Aim of the exercise: Find how many lines below mention "live". Nothing but the number is needed.

(Collected data)
==================================================
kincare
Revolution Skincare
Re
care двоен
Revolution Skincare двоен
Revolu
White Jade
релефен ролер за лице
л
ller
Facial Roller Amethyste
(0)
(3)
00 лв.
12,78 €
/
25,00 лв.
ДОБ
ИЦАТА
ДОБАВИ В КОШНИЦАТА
==================================================
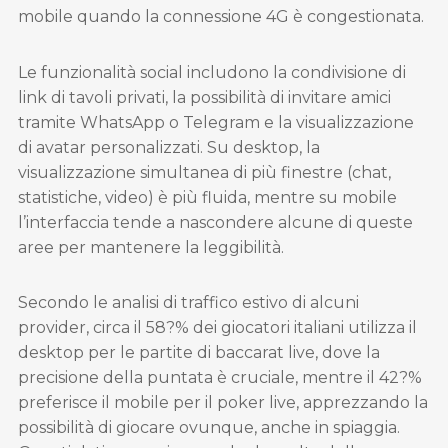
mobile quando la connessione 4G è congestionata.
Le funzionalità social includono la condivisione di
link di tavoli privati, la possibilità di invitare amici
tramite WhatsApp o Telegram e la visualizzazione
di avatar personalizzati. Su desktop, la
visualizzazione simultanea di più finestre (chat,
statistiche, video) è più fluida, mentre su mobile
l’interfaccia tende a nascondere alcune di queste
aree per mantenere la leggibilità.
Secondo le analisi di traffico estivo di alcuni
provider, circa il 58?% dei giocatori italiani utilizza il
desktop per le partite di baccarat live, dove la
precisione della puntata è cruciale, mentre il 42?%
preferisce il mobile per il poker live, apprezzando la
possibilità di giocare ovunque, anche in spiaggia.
==================================================
Your response: 2